Roberto Saviano, lo scrittore italiano noto per i suoi scritti sulle organizzazioni criminali, è stato condannato a una multa di 1.000 euro per diffamazione nei confronti del presidente del Consiglio Giorgia Meloni. Durante una puntata di ‘Piazzapulita’ su La7 nel dicembre del 2020, Saviano aveva chiamato Meloni ‘bastarda’. La Procura aveva chiesto una pena pecuniaria di 10.000 euro, ma il giudice ha riconosciuto le attenuanti generiche per Saviano, tra cui l’aver agito “per motivi di particolare valore morale”, sospesa la pena e non menzionato nel casellario giudiziario. La difesa di Saviano ha annunciato ricorso in Appello contro la sentenza.

Dopo la sentenza, Saviano ha dichiarato: “Perdere oggi è un esempio di ciò che accadrà domani, porta ancora di più a capire la situazione che stiamo vivendo, con un potere esecutivo che cerca continuamente di intimidire chiunque racconti le loro bugie”. Ha aggiunto che ha notato il continuo tentativo del governo di fermare e intimidire coloro la cui voce temono, paragonando il governo italiano a quello di Orban. Ha anche sottolineato che uno degli obiettivi di questo governo è mettere le mani economicamente su coloro che li contestano.

Saviano ha affermato che non c’è onore più grande per uno scrittore che vedere le proprie parole portate a giudizio perché il capo del governo le teme. Ha definito il processo un’intimidazione e ha criticato il potere politico per cercare di limitare il periodo nel quale uno scrittore può esprimersi. Ha concluso che impedire il dissenso significa colpire a morte il cuore pulsante della democrazia.
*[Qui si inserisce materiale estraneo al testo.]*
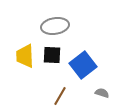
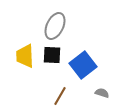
gray ellipse: rotated 56 degrees counterclockwise
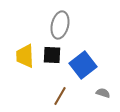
gray ellipse: moved 5 px right, 1 px up; rotated 12 degrees counterclockwise
gray semicircle: moved 1 px right
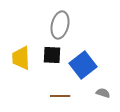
yellow trapezoid: moved 4 px left, 2 px down
brown line: rotated 60 degrees clockwise
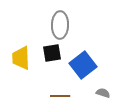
gray ellipse: rotated 12 degrees counterclockwise
black square: moved 2 px up; rotated 12 degrees counterclockwise
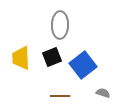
black square: moved 4 px down; rotated 12 degrees counterclockwise
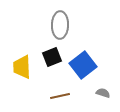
yellow trapezoid: moved 1 px right, 9 px down
brown line: rotated 12 degrees counterclockwise
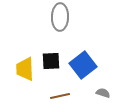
gray ellipse: moved 8 px up
black square: moved 1 px left, 4 px down; rotated 18 degrees clockwise
yellow trapezoid: moved 3 px right, 2 px down
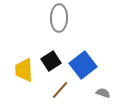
gray ellipse: moved 1 px left, 1 px down
black square: rotated 30 degrees counterclockwise
yellow trapezoid: moved 1 px left, 1 px down
brown line: moved 6 px up; rotated 36 degrees counterclockwise
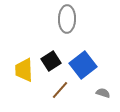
gray ellipse: moved 8 px right, 1 px down
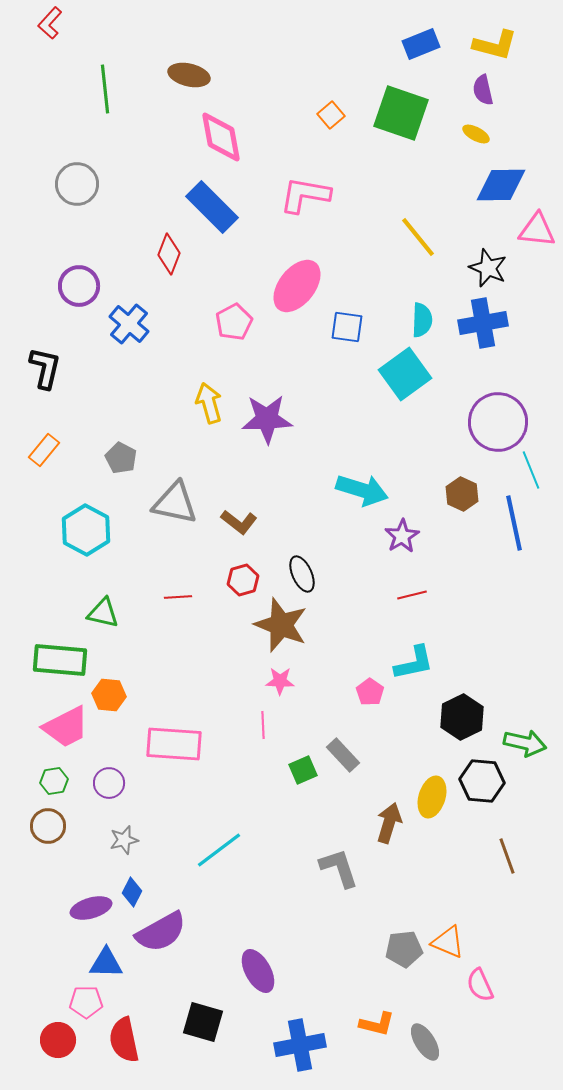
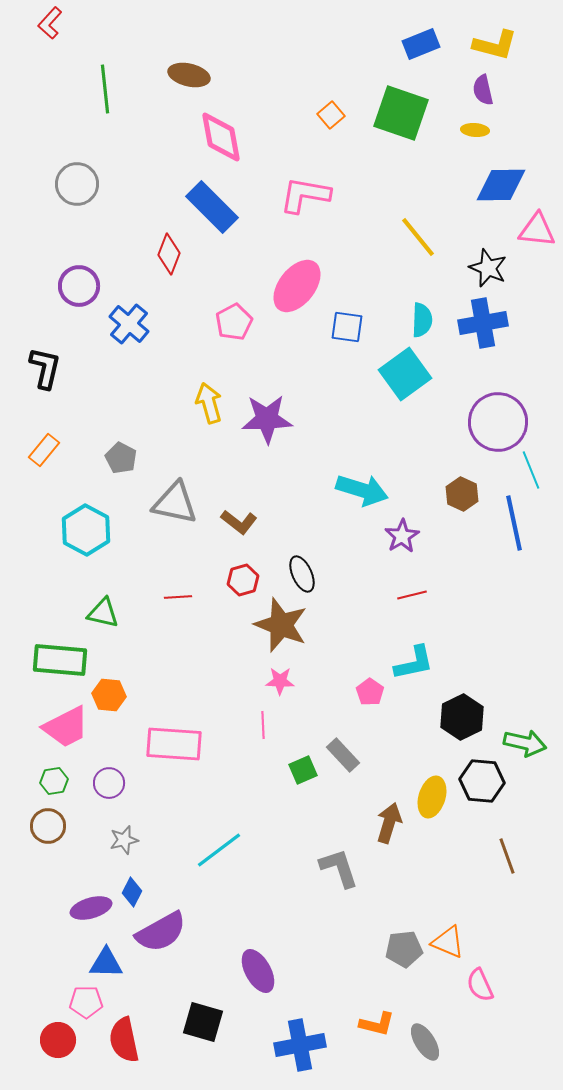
yellow ellipse at (476, 134): moved 1 px left, 4 px up; rotated 24 degrees counterclockwise
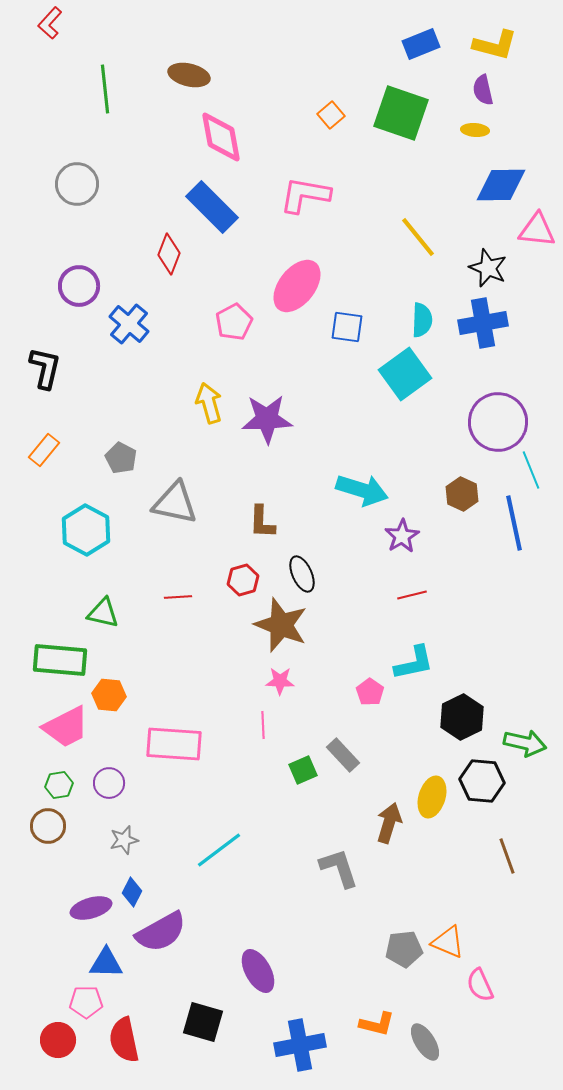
brown L-shape at (239, 522): moved 23 px right; rotated 54 degrees clockwise
green hexagon at (54, 781): moved 5 px right, 4 px down
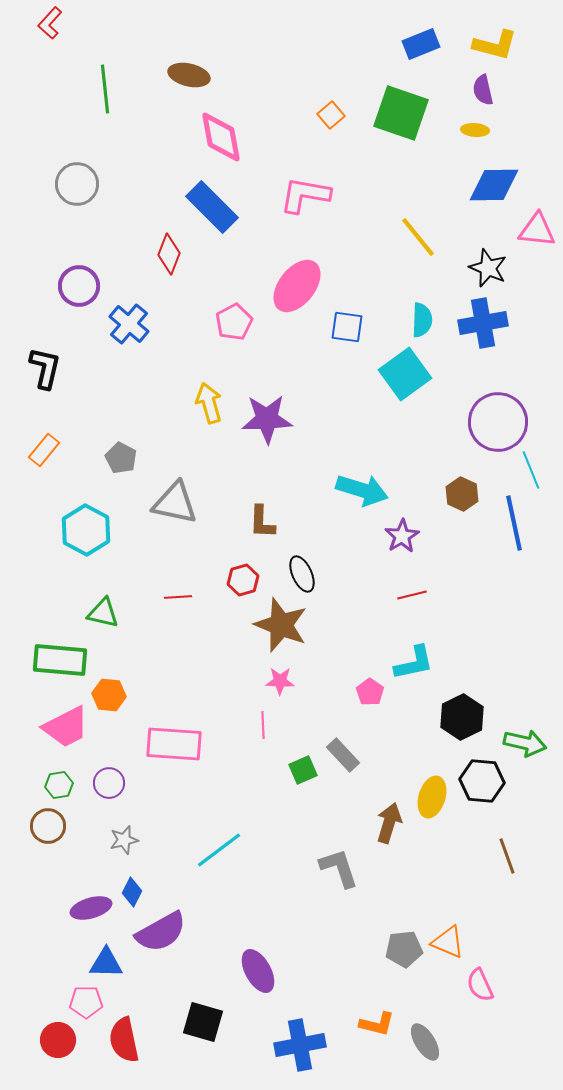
blue diamond at (501, 185): moved 7 px left
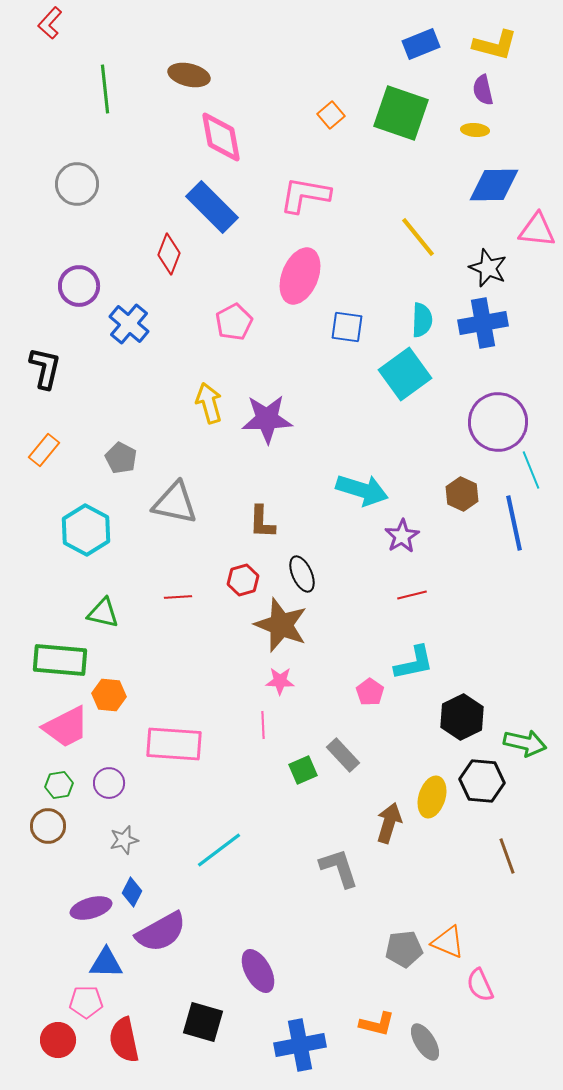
pink ellipse at (297, 286): moved 3 px right, 10 px up; rotated 16 degrees counterclockwise
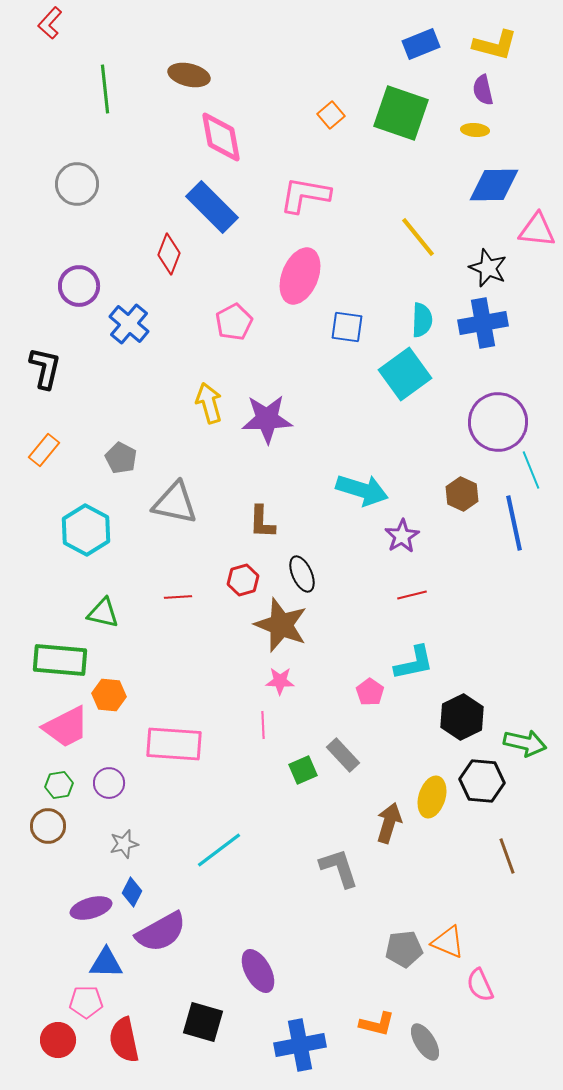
gray star at (124, 840): moved 4 px down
Il legale di Giorgia Meloni, Luca Libra, ha affermato che chiamare qualcuno ‘bastardo’ non è una critica ma un insulto, e che nessuno è al di sopra del codice penale. Ha chiesto un risarcimento di 75.000 euro più una provvisionale non inferiore a 50.000 euro.
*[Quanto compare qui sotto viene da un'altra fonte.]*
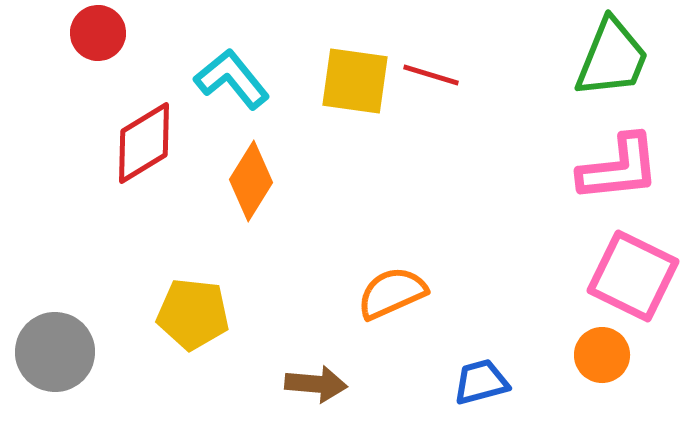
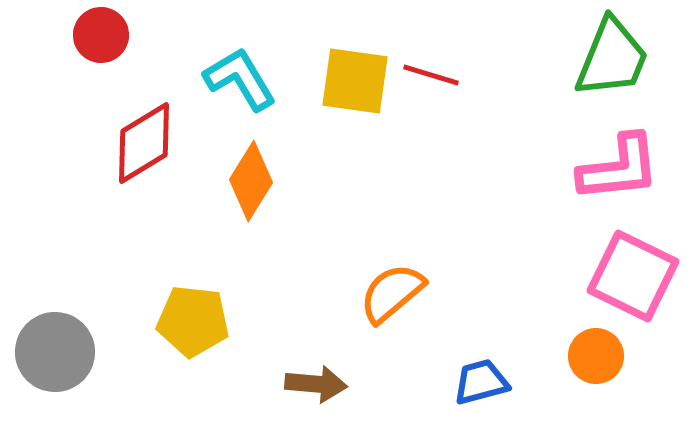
red circle: moved 3 px right, 2 px down
cyan L-shape: moved 8 px right; rotated 8 degrees clockwise
orange semicircle: rotated 16 degrees counterclockwise
yellow pentagon: moved 7 px down
orange circle: moved 6 px left, 1 px down
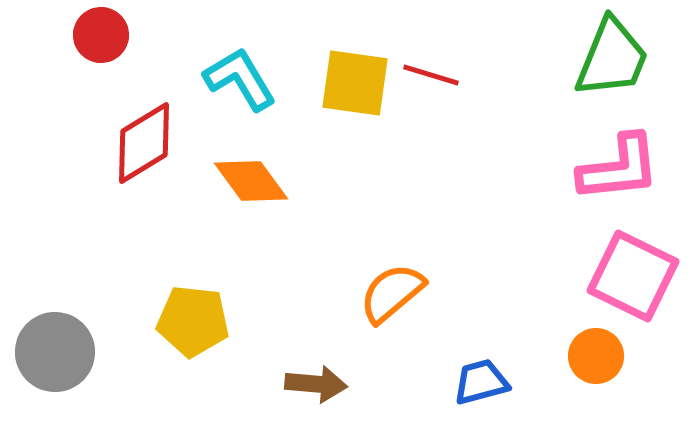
yellow square: moved 2 px down
orange diamond: rotated 68 degrees counterclockwise
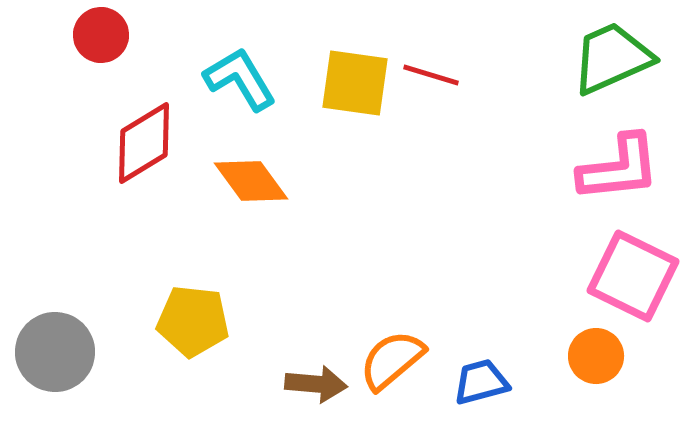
green trapezoid: rotated 136 degrees counterclockwise
orange semicircle: moved 67 px down
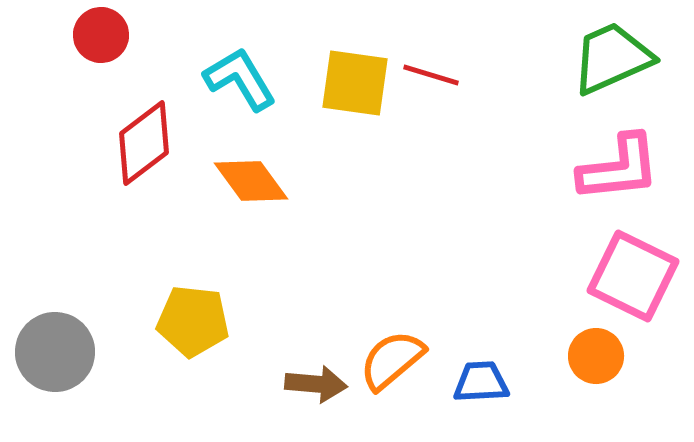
red diamond: rotated 6 degrees counterclockwise
blue trapezoid: rotated 12 degrees clockwise
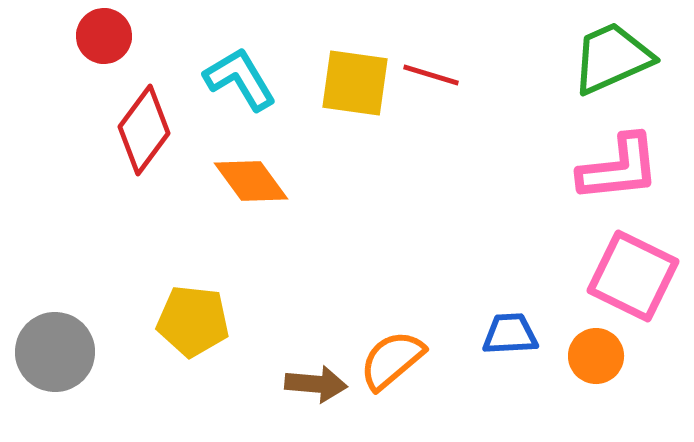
red circle: moved 3 px right, 1 px down
red diamond: moved 13 px up; rotated 16 degrees counterclockwise
blue trapezoid: moved 29 px right, 48 px up
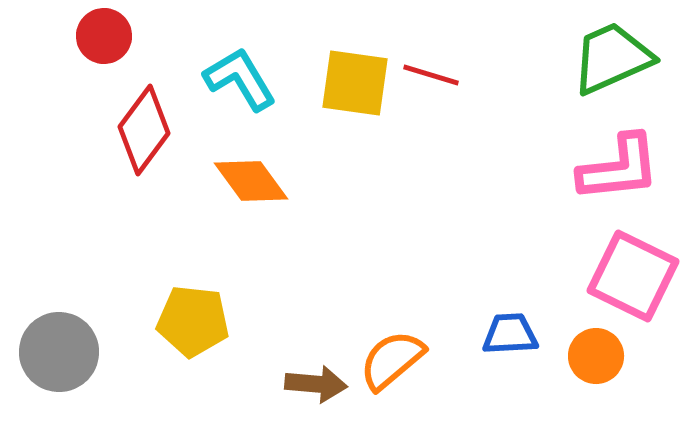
gray circle: moved 4 px right
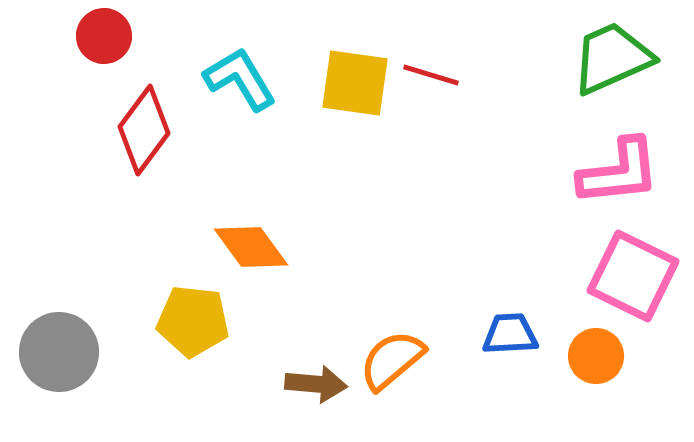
pink L-shape: moved 4 px down
orange diamond: moved 66 px down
Questa sentenza ha sollevato dibattiti sulla libertà di espressione e sulle limitazioni imposte dal potere politico. Molti sostengono che i politici non dovrebbero cercare di intimidire o limitare le critiche, ma piuttosto affrontarle nel dibattito pubblico. Altri, invece, ritengono che sia giusto punire le diffamazioni e gli insulti, anche quando provengono da personalità pubbliche. Sarà interessante vedere come si svilupperà il ricorso in Appello e se questa sentenza avrà un impatto sul dibattito intorno alla libertà di espressione in Italia.